A model gets made up on-the-go./PHOTO VIA Olivia Shur

Within two seconds after stepping through the backstage area of 19th Amendment’s fashion show on Saturday, I was surrounded by complete chaos or, shall I say, organized chaos.

Clothes were hung all along the top of dressing screens, waiting for models to slip into them. The entire right side of the room had been taken over by hair and makeup artists, who were hastily beautifying away – and making the entire room smell like hairspray. Designers were running around, making sure all of their outfits were runway-ready. I approached one of the calmer-looking ones, and she not only eagerly showed me her collection, but explained the woes of the fashion industry as well.

“The fashion world can be so crucial sometimes. Either you’re in or you’re out,” said Jesenia Lopez, designer and Lasell college graduate. “It’s just really hard sometimes for emerging designers to get that credit.”

Amanda Curtis, the founder of advocacy-fashion-brand 19th Amendment, is looking to change that.

“The 19th Amendment gave everyone a voice to the democratic process. We give everyone a voice in fashion,” Curtis said.

Last summer, Curtis founded 19th Amendment, an organization that gives new designers a platform to launch their collections. She recognized the need for designers to get a foot in the door of the industry – without breaking the bank. The organization’s first ever “flash fashion shows” (more on that later), took place Saturday on Newbury Street, the Prudential Center and Quincy Market. In order to be a part of 19th Amendment, designers had to submit their work to a “virtual studio” on the organization’s website. Their designs were then featured in the fashion shows at a cost that can’t be beat: completely free.

“Compared to what the registration is at Boston Fashion Week, it’s like, $7,000 just to get into the show,” Curtis said, “And you’re maybe showing in front of 70 people, who are probably there for other reasons besides buying your stuff.”

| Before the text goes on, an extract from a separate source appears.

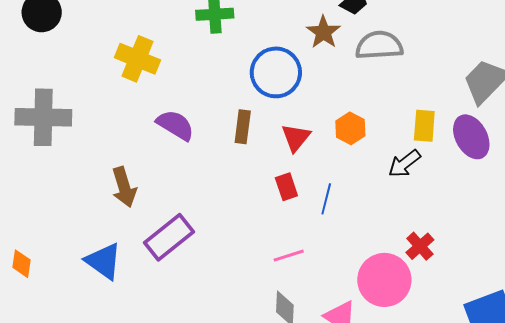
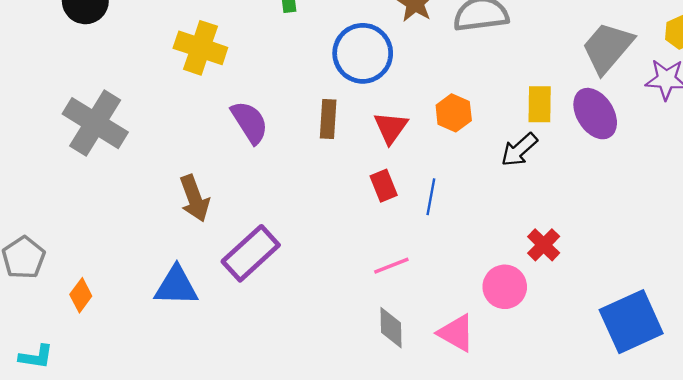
gray cross: (43, 117) -> (95, 123), turned 34
purple semicircle: (175, 125) -> (250, 122), turned 30
blue triangle: (104, 261) -> (176, 286), turned -30
orange diamond: (22, 264) -> (81, 295), turned 32
pink circle: (384, 280) -> (505, 287), size x0.7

The chaos continued as the first flash fashion show took place on Newbury Street. A 40-foot catwalk rolled out onto the sidewalk and a DJ set up alongside the buildings line Boston’s fashion avenue. Curious onlookers began to gather around the area, taking photographs and tweeting about what was happening – which was exactly what Curtis intended to happen. By having the shows out in the open, it was free for the designers to participate and for street-goers to watch. The only problem? Curtis chose not to obtain permits for using the public sidewalk; hence, a “flash fashion show”, a quick, runway-style show that lasts no more than 10 minutes. Cue, music, models, photographers and then move on to the next location – before the police come.

Curtis explained why this type of opportunity is great for emerging designers — and why Boston is the place to do it.

“If you’re in New York, you really need the money [to launch your designs]. Here you can do it without the money. This is their opportunity to show their fashion that they may not have gotten otherwise,” Curtis said.

Lopez also concurred with Curtis’ statement.

“This is that little platform, that push, just having someone standing behind you in order to get out there,” Lopez said.

In the future, Curtis has high expectations for 19th Amendment. She plans on expanding to a nationwide level, and to continue helping designers launch their careers. Curtis wants her designers to not only have success on the runway, but also have an income they can live off of through their work.

“We really want it to be a platform for designers to launch themselves into a career, where they’re not just achieving success from a Vogue standpoint, but from a financial standpoint, as well,” Curtis said.

While the chaos completely overwhelmed me, Curtis was not bothered by it in the slightest.

“This is absolutely nuts upstairs,” Curtis said, as her eyes widened with excitement, “But I love it.”